*** Opening INFORMATION GIVEN ***

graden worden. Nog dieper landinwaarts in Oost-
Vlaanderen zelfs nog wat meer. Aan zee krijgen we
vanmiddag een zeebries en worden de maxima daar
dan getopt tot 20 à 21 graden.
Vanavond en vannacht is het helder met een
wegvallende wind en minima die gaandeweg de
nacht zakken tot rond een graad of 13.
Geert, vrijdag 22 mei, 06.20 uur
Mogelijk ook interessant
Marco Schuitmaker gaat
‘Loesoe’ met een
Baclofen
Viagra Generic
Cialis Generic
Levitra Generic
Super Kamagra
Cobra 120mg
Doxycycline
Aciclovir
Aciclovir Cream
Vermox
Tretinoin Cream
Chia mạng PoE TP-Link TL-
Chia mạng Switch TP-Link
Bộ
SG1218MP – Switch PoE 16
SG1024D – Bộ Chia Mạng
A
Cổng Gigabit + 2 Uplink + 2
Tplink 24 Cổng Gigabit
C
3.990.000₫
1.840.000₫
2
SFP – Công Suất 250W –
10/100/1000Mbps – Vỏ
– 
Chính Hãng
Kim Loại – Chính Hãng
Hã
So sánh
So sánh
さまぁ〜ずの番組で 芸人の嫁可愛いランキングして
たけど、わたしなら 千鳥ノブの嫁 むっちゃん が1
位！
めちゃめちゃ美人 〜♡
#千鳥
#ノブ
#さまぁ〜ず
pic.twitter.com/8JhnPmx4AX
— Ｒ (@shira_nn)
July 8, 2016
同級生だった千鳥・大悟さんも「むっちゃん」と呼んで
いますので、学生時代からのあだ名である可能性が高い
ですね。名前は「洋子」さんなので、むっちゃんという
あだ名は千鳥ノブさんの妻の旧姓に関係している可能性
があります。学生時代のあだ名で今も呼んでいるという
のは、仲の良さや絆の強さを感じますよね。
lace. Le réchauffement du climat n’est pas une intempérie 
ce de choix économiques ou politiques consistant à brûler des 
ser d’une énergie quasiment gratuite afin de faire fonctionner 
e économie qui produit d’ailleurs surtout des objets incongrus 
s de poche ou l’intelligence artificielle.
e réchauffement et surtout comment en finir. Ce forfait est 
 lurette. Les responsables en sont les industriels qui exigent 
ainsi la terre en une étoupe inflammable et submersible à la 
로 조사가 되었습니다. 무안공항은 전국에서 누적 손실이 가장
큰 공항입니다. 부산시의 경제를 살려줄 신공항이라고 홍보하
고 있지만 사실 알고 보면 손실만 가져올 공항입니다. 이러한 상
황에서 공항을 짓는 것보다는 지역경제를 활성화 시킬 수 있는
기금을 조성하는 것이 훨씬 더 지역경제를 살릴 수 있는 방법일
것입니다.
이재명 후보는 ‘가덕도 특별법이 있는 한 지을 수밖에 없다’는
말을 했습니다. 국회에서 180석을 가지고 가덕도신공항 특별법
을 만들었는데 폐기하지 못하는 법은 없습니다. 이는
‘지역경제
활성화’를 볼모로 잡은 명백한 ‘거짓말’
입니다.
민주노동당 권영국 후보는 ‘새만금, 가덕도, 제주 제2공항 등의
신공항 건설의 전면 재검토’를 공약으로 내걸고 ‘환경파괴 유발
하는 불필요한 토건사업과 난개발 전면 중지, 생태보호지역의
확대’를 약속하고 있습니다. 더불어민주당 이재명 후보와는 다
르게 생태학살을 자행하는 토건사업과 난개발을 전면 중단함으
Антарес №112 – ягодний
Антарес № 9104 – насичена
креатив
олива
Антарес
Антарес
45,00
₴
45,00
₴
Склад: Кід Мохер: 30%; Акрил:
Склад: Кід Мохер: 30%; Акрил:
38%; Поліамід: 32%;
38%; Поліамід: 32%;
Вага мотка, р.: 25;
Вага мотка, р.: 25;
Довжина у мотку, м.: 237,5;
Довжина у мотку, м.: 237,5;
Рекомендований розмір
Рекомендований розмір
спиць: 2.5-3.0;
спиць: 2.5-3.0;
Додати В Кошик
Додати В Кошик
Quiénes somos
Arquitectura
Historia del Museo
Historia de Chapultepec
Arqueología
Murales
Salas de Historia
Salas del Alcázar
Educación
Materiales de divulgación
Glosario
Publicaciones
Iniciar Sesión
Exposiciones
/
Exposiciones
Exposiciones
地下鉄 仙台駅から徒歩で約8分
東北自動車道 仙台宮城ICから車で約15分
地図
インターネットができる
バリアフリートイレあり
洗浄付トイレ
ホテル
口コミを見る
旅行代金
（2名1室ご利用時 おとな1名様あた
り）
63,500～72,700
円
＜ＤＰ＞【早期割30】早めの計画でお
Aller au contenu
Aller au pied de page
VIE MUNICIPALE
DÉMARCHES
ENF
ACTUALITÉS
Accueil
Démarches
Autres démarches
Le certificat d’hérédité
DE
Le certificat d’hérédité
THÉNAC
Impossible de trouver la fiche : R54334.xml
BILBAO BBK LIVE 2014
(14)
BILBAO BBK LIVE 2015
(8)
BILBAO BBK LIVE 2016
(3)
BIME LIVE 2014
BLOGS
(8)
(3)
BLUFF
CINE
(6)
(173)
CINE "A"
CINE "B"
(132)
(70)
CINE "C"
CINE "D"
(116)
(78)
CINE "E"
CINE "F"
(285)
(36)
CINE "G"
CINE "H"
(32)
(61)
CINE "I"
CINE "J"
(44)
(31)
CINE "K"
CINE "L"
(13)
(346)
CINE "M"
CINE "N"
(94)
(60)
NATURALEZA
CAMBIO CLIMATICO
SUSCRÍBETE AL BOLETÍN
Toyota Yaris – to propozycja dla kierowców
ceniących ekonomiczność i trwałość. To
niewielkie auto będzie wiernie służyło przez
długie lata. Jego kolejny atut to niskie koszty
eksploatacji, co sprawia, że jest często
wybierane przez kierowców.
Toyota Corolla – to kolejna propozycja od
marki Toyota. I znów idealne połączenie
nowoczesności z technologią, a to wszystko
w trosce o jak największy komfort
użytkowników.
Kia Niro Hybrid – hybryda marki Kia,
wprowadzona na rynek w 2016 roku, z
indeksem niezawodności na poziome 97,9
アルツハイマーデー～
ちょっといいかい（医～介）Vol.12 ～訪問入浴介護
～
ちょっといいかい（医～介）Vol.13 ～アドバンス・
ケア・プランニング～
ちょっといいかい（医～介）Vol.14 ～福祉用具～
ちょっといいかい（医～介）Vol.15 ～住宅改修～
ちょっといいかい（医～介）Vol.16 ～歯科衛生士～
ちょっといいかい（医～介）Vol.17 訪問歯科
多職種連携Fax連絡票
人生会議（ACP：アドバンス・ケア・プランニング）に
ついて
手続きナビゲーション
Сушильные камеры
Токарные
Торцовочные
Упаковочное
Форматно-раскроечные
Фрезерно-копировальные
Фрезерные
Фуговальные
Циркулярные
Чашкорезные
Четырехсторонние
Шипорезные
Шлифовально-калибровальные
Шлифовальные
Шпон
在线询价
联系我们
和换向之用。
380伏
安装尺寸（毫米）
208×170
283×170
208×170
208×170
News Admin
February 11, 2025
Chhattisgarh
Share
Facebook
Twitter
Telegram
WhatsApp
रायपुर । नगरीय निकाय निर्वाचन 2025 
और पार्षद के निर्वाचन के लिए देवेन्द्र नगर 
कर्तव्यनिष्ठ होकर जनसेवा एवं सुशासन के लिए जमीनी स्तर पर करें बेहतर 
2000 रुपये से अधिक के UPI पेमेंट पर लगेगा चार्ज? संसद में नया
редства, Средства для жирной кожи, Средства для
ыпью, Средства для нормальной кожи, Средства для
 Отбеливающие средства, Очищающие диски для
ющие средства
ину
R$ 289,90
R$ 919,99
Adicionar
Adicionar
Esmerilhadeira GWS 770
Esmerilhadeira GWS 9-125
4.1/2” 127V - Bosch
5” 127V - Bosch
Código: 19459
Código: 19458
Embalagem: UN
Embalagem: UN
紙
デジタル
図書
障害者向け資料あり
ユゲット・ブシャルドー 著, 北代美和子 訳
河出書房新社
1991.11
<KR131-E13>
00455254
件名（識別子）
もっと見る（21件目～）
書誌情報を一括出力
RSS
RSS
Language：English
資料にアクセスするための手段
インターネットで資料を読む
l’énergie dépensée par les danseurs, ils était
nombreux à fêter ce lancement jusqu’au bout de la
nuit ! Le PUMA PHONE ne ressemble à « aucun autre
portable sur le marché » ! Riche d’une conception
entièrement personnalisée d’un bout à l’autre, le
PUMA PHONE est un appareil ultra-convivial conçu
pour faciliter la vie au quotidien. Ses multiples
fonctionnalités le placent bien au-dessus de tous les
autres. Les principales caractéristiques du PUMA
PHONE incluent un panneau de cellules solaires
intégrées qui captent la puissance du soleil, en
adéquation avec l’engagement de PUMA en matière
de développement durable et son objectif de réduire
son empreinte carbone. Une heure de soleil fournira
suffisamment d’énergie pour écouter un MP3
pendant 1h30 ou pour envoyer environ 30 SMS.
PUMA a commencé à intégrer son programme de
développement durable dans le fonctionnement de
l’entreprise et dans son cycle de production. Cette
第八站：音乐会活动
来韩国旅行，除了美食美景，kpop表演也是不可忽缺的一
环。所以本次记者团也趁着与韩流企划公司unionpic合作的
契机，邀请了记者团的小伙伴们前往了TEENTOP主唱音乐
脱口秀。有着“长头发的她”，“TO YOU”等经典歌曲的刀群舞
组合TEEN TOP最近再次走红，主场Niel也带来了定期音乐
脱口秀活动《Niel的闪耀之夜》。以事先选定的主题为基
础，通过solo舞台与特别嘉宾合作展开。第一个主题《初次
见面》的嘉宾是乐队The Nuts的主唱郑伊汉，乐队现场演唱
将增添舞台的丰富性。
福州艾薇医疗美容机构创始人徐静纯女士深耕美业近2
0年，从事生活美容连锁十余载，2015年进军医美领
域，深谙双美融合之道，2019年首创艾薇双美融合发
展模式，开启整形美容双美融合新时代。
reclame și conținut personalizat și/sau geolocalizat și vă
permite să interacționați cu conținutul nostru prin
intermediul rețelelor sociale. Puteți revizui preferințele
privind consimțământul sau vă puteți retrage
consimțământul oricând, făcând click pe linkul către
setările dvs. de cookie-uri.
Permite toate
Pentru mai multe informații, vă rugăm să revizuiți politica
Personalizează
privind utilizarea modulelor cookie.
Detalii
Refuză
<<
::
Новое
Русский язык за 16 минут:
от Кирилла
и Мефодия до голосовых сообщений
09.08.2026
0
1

*** Closing INFORMATION GIVEN ***

TASK OBJECTIVE: Take the stretch of lines above from the one containing "Chhattisgarh" through the one containing "редства, Средства для" and repeat it exactly, adding no other line.

PROBLEM SOLUTION:
Chhattisgarh
Share
Facebook
Twitter
Telegram
WhatsApp
रायपुर । नगरीय निकाय निर्वाचन 2025 
और पार्षद के निर्वाचन के लिए देवेन्द्र नगर 
कर्तव्यनिष्ठ होकर जनसेवा एवं सुशासन के लिए जमीनी स्तर पर करें बेहतर 
2000 रुपये से अधिक के UPI पेमेंट पर लगेगा चार्ज? संसद में नया
редства, Средства для жирной кожи, Средства для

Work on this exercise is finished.